I started to work up a freakin' educational post here. I did alot of work then I decided F++K this I'm just gonna let you guys argue this till the cows come home and then cook myself a steak. But I will say this for that unknown person's sake looking for honest well meant hope to help the best way I can kind of advice,
I recorded some tracks at 192 on down to 44.1 last year and I heard a BIG difference. More then the difference of going from CD to mp3 and I can hear that plain as day. If you honestly can't hear the difference then I am sympathetic to your limitations and seriously, maybe you ought to go have your ears checked so you can learn your limitations. If anyone tries to argue this with me telling me I can't hear a difference then I put this to you, if you happen to know I can't hear a difference then I know for a FACT you can't and I feel sorry for you.
Anyone out there looking for help and ends up reading this thread please don't choose 44.1 because some old half deaf guy or some young punk who both think they know it all tells you it don't matter. Use what you have in every ounce you can. Pro's do and so should you. They have the advantage of Studios we'd cry for and they don't play argument games with quality and neither should you. Don't record at 44.1 and then upsample to 88.2. That would be as lame as converting a lossy MP3 back to wave and kidding yourself into believing you got that lost sound back? You recorded at 44.1 and went to 88.2... there's nothing there now. The original analog to digital conversion is paramount!!!! If a few years back you had a Tascam TSR-8 (8 track reel to reel) and a 488 mkII (8 track cassette) would you record on the 488 then bounce to the TSR-8 cause you know you will not lose anything? The logic escapes me other then, Ok you aren't gonna lose anything, that is for sure LOL (I know it isn't a 100% proper analogy but it's close enough)
You watch that 1bit 5.6448MHz, If it takes off then fine, if not I don't freakin' care either way, I use to record at 16-44.1 when I recorded on a SB live with Cakewalk express 8 cause I wanted to learn digital recording.
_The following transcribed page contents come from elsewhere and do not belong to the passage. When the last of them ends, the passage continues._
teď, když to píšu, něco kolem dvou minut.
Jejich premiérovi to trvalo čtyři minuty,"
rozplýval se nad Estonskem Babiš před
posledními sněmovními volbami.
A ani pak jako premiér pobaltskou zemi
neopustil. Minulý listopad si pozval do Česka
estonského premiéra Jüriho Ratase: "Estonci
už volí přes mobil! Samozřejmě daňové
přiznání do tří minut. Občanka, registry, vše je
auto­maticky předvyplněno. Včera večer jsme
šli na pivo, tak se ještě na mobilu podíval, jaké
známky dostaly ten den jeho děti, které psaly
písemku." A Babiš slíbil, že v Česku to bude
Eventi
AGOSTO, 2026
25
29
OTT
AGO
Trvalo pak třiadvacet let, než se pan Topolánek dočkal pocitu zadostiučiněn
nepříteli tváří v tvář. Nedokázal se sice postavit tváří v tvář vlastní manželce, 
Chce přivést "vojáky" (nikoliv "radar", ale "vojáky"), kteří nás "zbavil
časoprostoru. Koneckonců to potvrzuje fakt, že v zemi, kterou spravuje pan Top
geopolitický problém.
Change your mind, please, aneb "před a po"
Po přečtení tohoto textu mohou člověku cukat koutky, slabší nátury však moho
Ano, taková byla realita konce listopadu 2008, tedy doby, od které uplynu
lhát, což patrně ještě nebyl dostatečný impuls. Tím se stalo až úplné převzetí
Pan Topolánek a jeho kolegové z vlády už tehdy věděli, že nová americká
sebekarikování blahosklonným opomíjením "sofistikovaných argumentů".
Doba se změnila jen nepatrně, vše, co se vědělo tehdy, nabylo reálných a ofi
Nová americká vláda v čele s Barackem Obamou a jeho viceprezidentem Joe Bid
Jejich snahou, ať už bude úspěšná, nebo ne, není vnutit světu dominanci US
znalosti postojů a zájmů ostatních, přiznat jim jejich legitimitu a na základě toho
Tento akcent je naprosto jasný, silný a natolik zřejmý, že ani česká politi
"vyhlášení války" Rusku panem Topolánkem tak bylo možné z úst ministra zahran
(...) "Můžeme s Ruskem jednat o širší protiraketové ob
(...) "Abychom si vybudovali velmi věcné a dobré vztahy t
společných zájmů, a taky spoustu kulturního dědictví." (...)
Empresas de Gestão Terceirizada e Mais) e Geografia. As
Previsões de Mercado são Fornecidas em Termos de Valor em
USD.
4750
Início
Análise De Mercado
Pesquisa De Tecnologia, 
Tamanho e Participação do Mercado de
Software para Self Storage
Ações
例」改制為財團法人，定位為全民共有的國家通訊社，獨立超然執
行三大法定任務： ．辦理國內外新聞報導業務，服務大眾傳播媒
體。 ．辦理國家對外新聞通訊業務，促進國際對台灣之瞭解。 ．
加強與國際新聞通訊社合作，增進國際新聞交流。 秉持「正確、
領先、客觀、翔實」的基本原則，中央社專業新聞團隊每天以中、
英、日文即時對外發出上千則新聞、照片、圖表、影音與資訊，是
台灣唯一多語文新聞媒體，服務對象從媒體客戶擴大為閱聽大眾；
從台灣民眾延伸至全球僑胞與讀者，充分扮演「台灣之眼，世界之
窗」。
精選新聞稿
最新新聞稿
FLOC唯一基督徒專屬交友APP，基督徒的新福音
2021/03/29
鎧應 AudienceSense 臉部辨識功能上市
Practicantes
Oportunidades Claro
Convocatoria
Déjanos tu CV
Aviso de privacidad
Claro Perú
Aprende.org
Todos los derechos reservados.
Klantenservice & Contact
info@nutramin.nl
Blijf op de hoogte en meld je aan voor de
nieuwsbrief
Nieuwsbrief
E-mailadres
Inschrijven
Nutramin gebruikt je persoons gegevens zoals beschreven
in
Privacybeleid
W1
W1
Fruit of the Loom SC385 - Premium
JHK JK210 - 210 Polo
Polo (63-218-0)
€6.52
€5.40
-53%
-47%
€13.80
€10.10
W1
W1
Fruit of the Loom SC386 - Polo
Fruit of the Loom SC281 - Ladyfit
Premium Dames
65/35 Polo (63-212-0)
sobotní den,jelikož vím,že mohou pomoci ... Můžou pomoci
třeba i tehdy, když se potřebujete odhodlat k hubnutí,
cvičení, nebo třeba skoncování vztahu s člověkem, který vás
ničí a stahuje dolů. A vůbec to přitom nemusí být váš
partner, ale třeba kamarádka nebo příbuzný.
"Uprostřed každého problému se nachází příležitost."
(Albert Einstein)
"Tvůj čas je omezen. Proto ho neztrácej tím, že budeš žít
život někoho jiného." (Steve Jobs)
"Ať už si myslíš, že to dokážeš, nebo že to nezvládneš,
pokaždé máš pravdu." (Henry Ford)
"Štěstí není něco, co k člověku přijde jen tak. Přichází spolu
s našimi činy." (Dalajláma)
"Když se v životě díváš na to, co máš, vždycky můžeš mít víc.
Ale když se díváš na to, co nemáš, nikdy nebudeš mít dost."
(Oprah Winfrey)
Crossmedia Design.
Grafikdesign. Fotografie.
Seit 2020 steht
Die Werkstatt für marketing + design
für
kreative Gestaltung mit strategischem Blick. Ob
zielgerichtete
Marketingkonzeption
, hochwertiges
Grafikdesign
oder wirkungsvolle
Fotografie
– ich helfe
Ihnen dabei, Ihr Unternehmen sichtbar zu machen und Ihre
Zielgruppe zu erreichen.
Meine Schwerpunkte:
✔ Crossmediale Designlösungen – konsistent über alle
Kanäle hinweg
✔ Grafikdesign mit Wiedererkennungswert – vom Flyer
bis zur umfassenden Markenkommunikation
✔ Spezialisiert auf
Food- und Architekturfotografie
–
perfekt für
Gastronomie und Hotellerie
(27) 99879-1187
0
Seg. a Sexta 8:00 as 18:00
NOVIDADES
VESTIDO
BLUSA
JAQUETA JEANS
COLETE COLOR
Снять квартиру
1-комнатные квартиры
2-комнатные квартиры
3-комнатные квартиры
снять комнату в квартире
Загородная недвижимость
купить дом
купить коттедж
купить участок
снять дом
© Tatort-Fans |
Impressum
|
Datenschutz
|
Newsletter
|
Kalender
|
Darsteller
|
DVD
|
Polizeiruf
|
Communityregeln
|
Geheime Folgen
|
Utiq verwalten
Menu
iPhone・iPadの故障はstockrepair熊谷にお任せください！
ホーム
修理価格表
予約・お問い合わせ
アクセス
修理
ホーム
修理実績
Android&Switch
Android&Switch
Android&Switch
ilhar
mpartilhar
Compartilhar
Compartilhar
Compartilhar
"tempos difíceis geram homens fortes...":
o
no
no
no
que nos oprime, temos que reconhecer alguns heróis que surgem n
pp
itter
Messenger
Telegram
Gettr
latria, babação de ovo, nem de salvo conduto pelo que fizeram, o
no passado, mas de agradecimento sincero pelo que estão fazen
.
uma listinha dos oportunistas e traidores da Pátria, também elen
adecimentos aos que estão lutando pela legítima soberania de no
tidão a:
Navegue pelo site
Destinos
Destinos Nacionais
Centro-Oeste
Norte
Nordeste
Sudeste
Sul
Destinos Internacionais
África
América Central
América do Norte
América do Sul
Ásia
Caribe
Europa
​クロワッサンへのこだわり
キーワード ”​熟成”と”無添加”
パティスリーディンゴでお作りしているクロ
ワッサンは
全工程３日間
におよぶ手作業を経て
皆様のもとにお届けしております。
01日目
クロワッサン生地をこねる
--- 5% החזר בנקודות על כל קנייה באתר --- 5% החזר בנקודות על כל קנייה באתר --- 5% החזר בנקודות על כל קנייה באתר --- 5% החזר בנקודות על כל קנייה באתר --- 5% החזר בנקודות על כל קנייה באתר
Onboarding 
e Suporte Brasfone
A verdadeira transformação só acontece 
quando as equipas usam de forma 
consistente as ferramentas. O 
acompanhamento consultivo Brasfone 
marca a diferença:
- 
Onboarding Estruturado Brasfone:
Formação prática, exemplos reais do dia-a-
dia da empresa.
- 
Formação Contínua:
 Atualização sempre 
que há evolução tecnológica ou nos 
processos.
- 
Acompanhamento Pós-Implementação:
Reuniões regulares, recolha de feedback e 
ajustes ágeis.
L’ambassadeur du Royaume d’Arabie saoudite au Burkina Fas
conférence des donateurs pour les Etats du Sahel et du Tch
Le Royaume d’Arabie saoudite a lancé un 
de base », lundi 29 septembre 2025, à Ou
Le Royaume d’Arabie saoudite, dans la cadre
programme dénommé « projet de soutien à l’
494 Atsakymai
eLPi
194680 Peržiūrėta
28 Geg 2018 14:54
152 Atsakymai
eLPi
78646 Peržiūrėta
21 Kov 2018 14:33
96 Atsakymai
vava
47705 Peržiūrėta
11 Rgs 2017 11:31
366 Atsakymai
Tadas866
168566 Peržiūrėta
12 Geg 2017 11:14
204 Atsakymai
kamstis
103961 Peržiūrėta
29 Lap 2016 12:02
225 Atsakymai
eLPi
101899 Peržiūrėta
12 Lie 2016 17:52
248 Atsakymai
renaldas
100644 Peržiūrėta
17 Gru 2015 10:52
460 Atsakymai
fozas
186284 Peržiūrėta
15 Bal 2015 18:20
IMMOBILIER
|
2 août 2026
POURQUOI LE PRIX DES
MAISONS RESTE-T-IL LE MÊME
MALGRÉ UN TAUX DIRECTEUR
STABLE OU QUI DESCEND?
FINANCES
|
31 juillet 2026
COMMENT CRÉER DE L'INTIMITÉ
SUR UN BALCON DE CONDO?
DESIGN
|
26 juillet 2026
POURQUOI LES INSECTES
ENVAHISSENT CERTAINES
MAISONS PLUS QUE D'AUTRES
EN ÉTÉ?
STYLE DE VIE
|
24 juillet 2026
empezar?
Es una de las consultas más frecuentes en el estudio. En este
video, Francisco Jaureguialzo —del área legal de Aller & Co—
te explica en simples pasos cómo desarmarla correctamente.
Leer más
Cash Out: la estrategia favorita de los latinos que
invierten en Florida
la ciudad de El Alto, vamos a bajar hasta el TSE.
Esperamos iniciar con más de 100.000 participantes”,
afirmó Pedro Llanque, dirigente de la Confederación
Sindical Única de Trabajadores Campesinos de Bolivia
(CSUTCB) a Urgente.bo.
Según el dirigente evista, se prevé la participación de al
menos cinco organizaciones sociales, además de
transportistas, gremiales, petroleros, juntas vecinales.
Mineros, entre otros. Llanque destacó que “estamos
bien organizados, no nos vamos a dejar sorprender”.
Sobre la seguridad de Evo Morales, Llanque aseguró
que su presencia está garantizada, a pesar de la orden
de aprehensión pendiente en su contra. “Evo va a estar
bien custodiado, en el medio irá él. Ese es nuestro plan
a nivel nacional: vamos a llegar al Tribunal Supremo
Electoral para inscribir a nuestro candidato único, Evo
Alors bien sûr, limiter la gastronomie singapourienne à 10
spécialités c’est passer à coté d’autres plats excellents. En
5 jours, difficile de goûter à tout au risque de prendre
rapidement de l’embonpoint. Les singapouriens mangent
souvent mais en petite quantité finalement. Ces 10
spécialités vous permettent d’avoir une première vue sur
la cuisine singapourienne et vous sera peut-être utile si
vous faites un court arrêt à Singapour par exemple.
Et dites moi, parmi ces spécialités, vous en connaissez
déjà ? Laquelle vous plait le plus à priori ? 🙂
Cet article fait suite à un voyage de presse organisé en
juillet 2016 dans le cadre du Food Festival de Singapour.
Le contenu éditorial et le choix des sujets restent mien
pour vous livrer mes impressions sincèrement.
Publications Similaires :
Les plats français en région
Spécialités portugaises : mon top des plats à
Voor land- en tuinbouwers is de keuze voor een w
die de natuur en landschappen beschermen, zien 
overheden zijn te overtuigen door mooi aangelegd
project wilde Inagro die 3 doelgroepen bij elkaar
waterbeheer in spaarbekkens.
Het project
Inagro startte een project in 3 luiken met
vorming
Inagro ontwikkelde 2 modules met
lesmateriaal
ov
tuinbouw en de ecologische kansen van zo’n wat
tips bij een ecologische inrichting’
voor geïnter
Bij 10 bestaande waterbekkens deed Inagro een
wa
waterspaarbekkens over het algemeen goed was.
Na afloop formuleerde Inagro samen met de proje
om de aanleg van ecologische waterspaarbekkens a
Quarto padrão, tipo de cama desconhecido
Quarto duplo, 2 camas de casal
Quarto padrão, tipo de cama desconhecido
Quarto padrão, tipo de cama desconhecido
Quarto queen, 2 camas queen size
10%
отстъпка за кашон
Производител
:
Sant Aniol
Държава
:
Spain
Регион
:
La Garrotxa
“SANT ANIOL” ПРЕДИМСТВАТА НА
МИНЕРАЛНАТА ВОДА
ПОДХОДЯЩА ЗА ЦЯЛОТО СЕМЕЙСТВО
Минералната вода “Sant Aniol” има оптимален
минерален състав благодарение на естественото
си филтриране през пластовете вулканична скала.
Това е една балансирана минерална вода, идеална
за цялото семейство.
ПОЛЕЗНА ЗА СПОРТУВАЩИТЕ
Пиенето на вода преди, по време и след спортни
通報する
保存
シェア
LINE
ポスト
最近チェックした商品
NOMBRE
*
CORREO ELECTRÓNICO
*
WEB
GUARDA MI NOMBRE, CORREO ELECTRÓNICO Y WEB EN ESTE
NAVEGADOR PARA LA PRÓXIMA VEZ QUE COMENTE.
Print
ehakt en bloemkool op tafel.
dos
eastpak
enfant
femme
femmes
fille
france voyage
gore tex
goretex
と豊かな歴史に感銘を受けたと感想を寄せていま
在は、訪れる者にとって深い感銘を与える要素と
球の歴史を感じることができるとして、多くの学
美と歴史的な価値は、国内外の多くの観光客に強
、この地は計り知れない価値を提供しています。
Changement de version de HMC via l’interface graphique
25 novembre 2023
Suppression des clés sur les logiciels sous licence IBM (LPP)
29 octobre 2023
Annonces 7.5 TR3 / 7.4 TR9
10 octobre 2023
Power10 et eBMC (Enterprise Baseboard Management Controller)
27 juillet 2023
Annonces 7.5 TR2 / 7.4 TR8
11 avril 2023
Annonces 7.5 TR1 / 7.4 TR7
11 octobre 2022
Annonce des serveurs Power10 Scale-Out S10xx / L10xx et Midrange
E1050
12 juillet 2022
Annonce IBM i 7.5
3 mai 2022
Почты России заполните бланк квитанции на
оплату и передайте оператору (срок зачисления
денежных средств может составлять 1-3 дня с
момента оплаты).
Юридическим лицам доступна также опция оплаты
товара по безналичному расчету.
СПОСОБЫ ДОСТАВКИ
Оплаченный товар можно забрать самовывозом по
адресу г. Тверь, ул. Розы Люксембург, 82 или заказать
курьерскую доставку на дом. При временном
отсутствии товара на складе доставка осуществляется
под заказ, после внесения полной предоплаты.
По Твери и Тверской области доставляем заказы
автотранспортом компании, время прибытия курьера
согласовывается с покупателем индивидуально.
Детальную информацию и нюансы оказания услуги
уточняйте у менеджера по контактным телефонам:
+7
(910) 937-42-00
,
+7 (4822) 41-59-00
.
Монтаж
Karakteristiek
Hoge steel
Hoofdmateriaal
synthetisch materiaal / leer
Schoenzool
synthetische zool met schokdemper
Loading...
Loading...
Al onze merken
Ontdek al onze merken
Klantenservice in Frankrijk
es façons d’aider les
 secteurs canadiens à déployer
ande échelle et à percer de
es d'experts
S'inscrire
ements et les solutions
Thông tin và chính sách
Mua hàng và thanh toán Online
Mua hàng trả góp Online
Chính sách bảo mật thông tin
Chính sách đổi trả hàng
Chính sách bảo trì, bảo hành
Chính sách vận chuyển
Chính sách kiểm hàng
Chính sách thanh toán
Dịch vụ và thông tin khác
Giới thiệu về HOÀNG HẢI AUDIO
HAHA Now I record at 24bit-192KHz cause I can!! And I don't play games when it comes to recording. And when the pro studios change to a new stanard I'll be right f++kin' there with them, stealing their business. This reminded of my peers and how they use to laugh about "digital recording" and how it will never replace tape...
Accuracy is everything in waveform replication, that is what we are talking about. Recording our sound as accuratly as possible aren't we? True waveform replication? Reconstruction... are you kidding me? There is a reason why cheap sound cards have cheap AD converters. Cause they replicate/reconstruct like crap.
I could nick pick peoples posts apart, break out my text books to make sure I get all technical, and not point out anything good they said. Just start picking out something and make it look bad too... but I am here to help people and get help when I need it. Not play immature games of BS. Again, if you can't hear a difference then I do feel sorry for you cause EVERYONE knows a good recording when they hear it.